* [WORK TASK]: All the lines below need to be transcribed exactly. Pictures get left out.

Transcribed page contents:
......

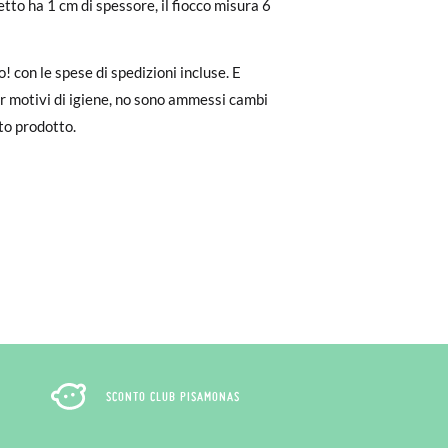
tto ha 1 cm di spessore, il fiocco misura 6
to il pagamento come ospite, visita la
.
zato per l'acquisto. Un'etichetta di reso
 con le spese di spedizioni incluse. E
er motivi di igiene, no sono ammessi cambi
sto prodotto.
ndo l'etichetta fornita presso qualsiasi
l modello desiderato.
SCONTO CLUB PISAMONAS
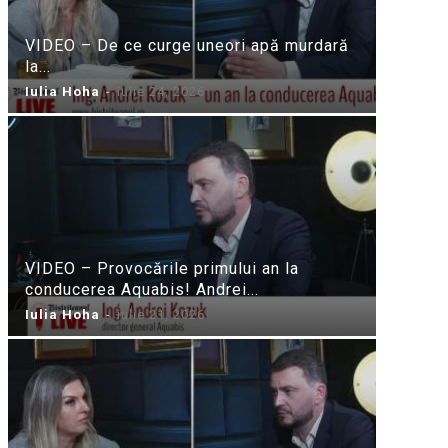
VIDEO – De ce curge uneori apă murdară
la...
Iulia Hoha
-
iulie 24, 2026
VIDEO – Provocările primului an la
conducerea Aquabis! Andrei...
Iulia Hoha
-
iulie 21, 2026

......

* [ANSWER SPACE]:
tto ha 1 cm di spessore, il fiocco misura 6
to il pagamento come ospite, visita la
.
zato per l'acquisto. Un'etichetta di reso
 con le spese di spedizioni incluse. E
er motivi di igiene, no sono ammessi cambi
sto prodotto.
ndo l'etichetta fornita presso qualsiasi
l modello desiderato.
SCONTO CLUB PISAMONAS
VIDEO – De ce curge uneori apă murdară
la...
Iulia Hoha
-
iulie 24, 2026
VIDEO – Provocările primului an la
conducerea Aquabis! Andrei...
Iulia Hoha
-
iulie 21, 2026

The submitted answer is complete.